Past Exhibition | October 9–12, 2021
In…Divided
Back in October 2021, Yerevan bore witness to something rare—raw, experimental, and deeply collaborative.
For two months, Latitude Art Space transformed into a shared studio for six Armenian artists as part of the YBAF Artist Collective Residency Program. Six artists, six distinct voices—each claiming a part of the space while navigating the tension between division and coexistence. This dynamic residency culminated in a powerful collective exhibition titled “In…Divided”, which opened on October 9 and closed just three days later, leaving a permanent mark on those who stepped into its layered world.
The space itself was the stage: no white-cube detachment, no sterilized presentation. The final works stood exactly where they had been born—among conversations, coffee cups, sketch drafts, and the silent rituals of making. Visitors became voyeurs of the creative process itself.
Meri Karapetyan
In In…Divided, Meri Karapetyan left a powerful mark with a haunting artwork created on authentic wartime paper from 1945 — the same material once used to shield windows during WWII. On its fragile surface, she painted barbed wire, evoking the violence of war and the psychological borders it creates. Her piece wasn’t just visual; it was visceral. A meditation on memory, trauma, and territory, Meri’s work reminded us that paper may be thin, but history weighs heavy on it. Her painterly language carries echoes of architectural logic and French modernist sensibility, which she continues to explore through her academic path at Sorbonne.
Sasun Margaryan
Sculptor Sasun Margaryan contributed a deeply personal and raw piece to the exhibition — a sculpture titled Let Me Hold You, made from a war fragment. It was born out of the 44-day Artsakh war in 2020, embodying both ruin and tenderness. The jagged material, once a weapon, was transformed into a tender gesture — two small arms reaching out, aching to embrace. Sasun, currently pursuing his MA in sculpture at the State Academy of Fine Arts, reminds us that even in destruction, there’s a yearning for love. Stone is his medium, but emotion is his true material.
Hakop Vardanyan
Hakop Vardanyan brought classical technique and quiet intensity into the collective mix. A sculptor with roots in the Yerevan Academy of Fine Arts and a member of the Union of Armenian Artists of the World, Hakop turned his residency studio into a sanctuary of form and focus. His works in the show reflected a mastery of physicality, rendering material with a sense of ritual. Each sculpture was a frozen moment — patient, strong, and deeply human. Hakop’s presence at Latitude offered balance to the chaos of experimentation around him.
Gohar Sargsyan
In her series Land–Escape, Gohar Sargsyan invited us to contemplate absence. Her paintings were not merely landscapes but elegies to the land itself — stripped of people, but heavy with the memory of their passage. Gohar captured the paradox of presence in absence, where nature becomes a silent archive of human activity.
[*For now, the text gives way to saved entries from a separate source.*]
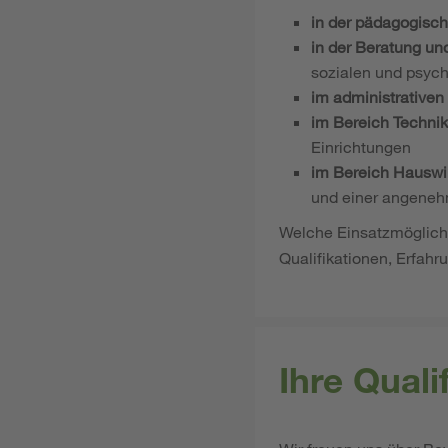
in der pädagogisch
in der Beratung un
sozialen und psych
im administrativen
im Bereich Technik
Einrichtungen
im Bereich Hauswir
und einer angeneh
Welche Einsatzmöglichke
Qualifikationen, Erfahr
Ihre Qual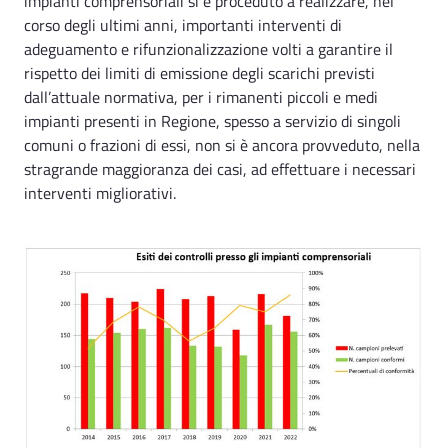
impianti comprensoriali si è proceduto a realizzare, nel
corso degli ultimi anni, importanti interventi di
adeguamento e rifunzionalizzazione volti a garantire il
rispetto dei limiti di emissione degli scarichi previsti
dall’attuale normativa, per i rimanenti piccoli e medi
impianti presenti in Regione, spesso a servizio di singoli
comuni o frazioni di essi, non si è ancora provveduto, nella
stragrande maggioranza dei casi, ad effettuare i necessari
interventi migliorativi.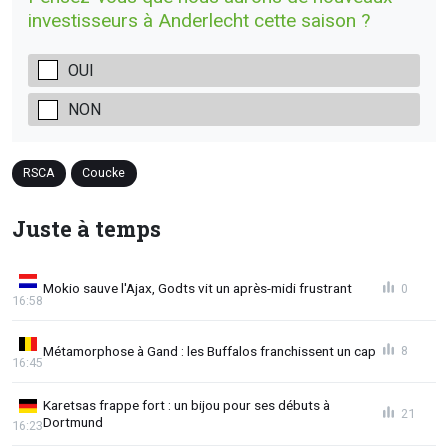
investisseurs à Anderlecht cette saison ?
OUI
NON
RSCA
Coucke
Juste à temps
Mokio sauve l'Ajax, Godts vit un après-midi frustrant
0
16:58
Métamorphose à Gand : les Buffalos franchissent un cap
8
16:45
Karetsas frappe fort : un bijou pour ses débuts à
21
Dortmund
16:23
Her brushstrokes evoke the invisible scars of exploitation, yet within them, a quiet hope flickers: the possibility of reconnection. In the space she occupied, Gohar cultivated a calm resistance — painting not to escape reality, but to face it more clearly.
Nare Petrossian
Nare Petrossian surprised us all with Body Parts — an experimental project where she used her own body as a printing tool. Abandoning traditional brushes, Nare turned her elbows, feet, and even face into instruments of expression. Each print was a gesture of liberation, a playful rebellion against the confines of academic art. Her approach was raw, immediate, and deeply personal — a rediscovery of self through contact with the canvas. For Nare, art isn’t just something she creates; it’s something she inhabits. And during the residency, she did just that — fully, boldly, and unapologetically.
Ani Chopuryan
Designer Ani Chopuryan brought a sharp eye for composition and material flow to the exhibition. Her works blurred the lines between functional design and fine art, often transforming everyday objects into meditative structures. In the shared space of the residency, Ani's work acted like connective tissue — harmonizing the contrasting voices of the other artists. With an intuitive grasp of balance, she reminded us that beauty can emerge not despite limitations, but because of them. Ani’s contributions grounded the exhibition, offering visual clarity amid conceptual complexity.
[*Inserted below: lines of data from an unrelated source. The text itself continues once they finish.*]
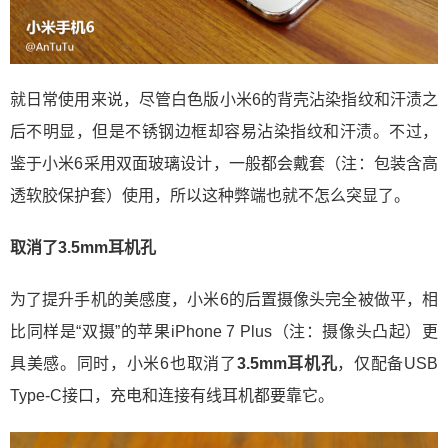
就日常使用来说，尽管白色版小米6的背壳沾染指纹和汗渍之
后不明显，但是不锈钢边框却容易沾染指纹和汗渍。不过，
鉴于小米6采用双面玻璃设计，一般都会戴套（注：包装含高
透软胶保护套）使用，所以这种弊端也就不怎么突显了。
取消了3.5mm耳机孔
为了提升手机的美感度，小米6的后置摄像头完全被做平，相
比同样是“双摄”的苹果iPhone 7 Plus（注：摄像头凸起）更
具美感。同时，小米6也取消了
3.5mm耳机孔
，仅配备USB
Type-C接口，充电和连接有线耳机都要靠它。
Though divided by space and medium, the six were united in one critical question: Do the limitations of coexistence diminish individuality, or do they reveal something essential about it?
This question echoed through the exhibition like a chorus—complex, layered, sometimes dissonant, but always sincere.
“When a show is collective, it becomes a choir,” noted YBAF Director Ella Kanegaryan. “People don't speak to each other or above each other, they speak at once. And in that simultaneity, we sometimes find something closer to truth.”
The exhibition was supported by Schweppes, which purchased one of the artworks at the show’s close—an act both symbolic and material, as the proceeds were shared among the artists.